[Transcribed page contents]

- Opening Delimiter -

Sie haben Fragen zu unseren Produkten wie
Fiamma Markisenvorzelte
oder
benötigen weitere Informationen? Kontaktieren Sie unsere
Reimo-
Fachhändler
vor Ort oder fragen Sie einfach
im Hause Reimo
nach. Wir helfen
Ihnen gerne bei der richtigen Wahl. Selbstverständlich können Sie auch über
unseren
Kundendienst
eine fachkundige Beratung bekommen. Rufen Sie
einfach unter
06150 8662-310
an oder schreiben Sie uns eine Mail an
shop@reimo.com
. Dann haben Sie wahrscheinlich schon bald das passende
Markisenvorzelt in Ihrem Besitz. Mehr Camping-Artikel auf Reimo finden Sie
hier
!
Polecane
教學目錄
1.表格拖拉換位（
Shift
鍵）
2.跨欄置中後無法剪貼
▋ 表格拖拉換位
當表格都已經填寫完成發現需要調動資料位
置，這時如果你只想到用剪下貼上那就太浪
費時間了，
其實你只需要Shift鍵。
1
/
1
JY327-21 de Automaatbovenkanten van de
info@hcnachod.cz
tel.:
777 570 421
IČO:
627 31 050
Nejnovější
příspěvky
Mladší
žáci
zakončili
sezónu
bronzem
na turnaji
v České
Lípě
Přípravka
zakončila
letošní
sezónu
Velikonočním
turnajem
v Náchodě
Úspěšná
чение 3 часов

- Closing Delimiter -
- Opening Delimiter -

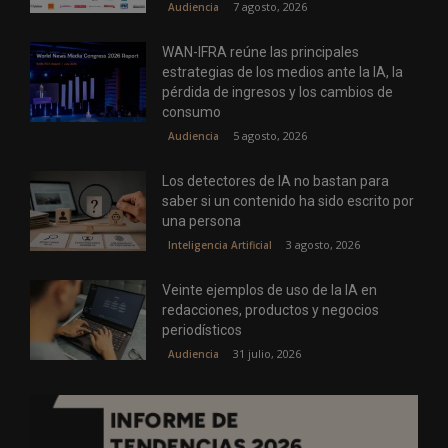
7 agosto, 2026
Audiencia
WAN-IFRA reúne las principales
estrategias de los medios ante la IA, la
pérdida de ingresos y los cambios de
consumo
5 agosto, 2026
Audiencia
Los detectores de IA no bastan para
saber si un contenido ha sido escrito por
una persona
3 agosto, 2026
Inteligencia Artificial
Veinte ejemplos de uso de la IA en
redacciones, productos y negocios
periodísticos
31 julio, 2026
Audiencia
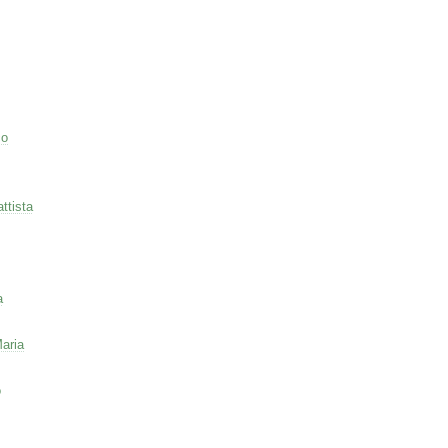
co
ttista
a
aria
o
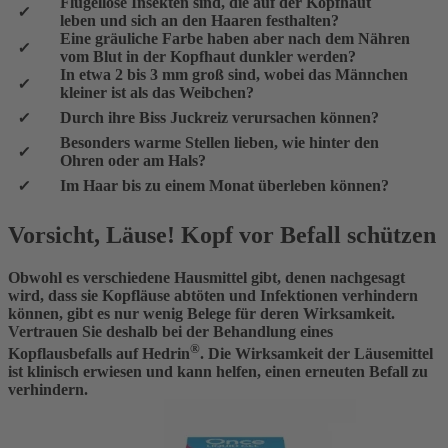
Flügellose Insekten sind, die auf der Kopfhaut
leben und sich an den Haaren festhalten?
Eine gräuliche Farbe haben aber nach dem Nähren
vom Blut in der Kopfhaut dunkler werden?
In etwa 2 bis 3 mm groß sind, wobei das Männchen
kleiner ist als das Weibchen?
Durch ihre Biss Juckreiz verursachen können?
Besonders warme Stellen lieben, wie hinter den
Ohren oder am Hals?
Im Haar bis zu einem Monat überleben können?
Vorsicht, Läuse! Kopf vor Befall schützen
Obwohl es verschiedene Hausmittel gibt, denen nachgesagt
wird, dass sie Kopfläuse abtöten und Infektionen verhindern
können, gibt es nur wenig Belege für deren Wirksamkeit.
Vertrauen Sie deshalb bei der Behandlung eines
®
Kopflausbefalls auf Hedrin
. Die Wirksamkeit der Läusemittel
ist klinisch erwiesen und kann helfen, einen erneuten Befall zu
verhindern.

- Closing Delimiter -
- Opening Delimiter -

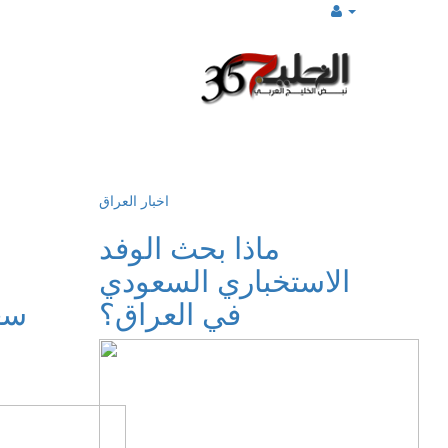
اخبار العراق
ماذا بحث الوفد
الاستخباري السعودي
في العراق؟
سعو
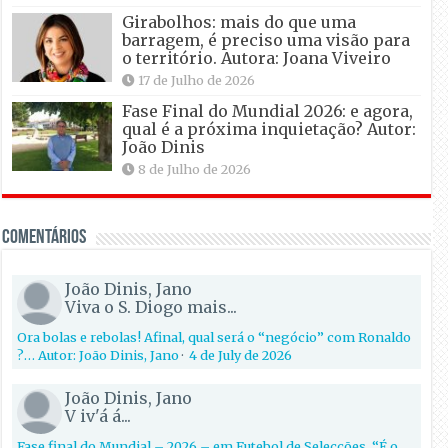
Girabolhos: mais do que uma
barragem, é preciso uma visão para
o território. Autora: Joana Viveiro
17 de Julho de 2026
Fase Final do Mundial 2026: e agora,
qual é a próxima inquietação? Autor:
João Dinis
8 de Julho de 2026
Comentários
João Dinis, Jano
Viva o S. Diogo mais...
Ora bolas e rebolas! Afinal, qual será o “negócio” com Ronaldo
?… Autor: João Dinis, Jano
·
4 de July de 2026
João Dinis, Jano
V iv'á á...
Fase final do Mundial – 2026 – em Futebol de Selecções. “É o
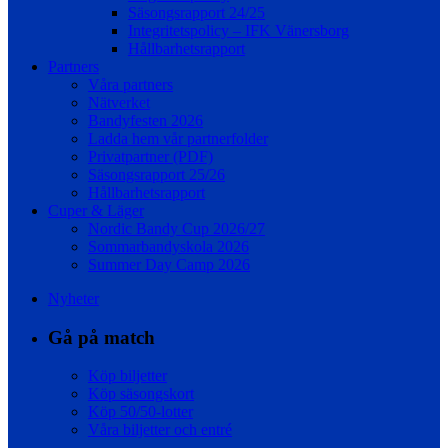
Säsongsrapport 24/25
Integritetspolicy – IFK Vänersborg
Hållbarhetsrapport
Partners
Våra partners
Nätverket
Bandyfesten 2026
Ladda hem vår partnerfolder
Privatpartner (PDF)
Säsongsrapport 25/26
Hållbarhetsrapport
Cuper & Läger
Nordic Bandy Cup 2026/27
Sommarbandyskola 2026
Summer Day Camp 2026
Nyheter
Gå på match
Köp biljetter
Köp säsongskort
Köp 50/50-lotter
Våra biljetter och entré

- Closing Delimiter -

**Prompt:** For this exercise, repeat exactly the lines of the data above from the one with "Sie haben Fragen zu unseren Produkten wie" down to the one with "чение 3 часов", both end lines included.

**Result for this task:**
Sie haben Fragen zu unseren Produkten wie
Fiamma Markisenvorzelte
oder
benötigen weitere Informationen? Kontaktieren Sie unsere
Reimo-
Fachhändler
vor Ort oder fragen Sie einfach
im Hause Reimo
nach. Wir helfen
Ihnen gerne bei der richtigen Wahl. Selbstverständlich können Sie auch über
unseren
Kundendienst
eine fachkundige Beratung bekommen. Rufen Sie
einfach unter
06150 8662-310
an oder schreiben Sie uns eine Mail an
shop@reimo.com
. Dann haben Sie wahrscheinlich schon bald das passende
Markisenvorzelt in Ihrem Besitz. Mehr Camping-Artikel auf Reimo finden Sie
hier
!
Polecane
教學目錄
1.表格拖拉換位（
Shift
鍵）
2.跨欄置中後無法剪貼
▋ 表格拖拉換位
當表格都已經填寫完成發現需要調動資料位
置，這時如果你只想到用剪下貼上那就太浪
費時間了，
其實你只需要Shift鍵。
1
/
1
JY327-21 de Automaatbovenkanten van de
info@hcnachod.cz
tel.:
777 570 421
IČO:
627 31 050
Nejnovější
příspěvky
Mladší
žáci
zakončili
sezónu
bronzem
na turnaji
v České
Lípě
Přípravka
zakončila
letošní
sezónu
Velikonočním
turnajem
v Náchodě
Úspěšná
чение 3 часов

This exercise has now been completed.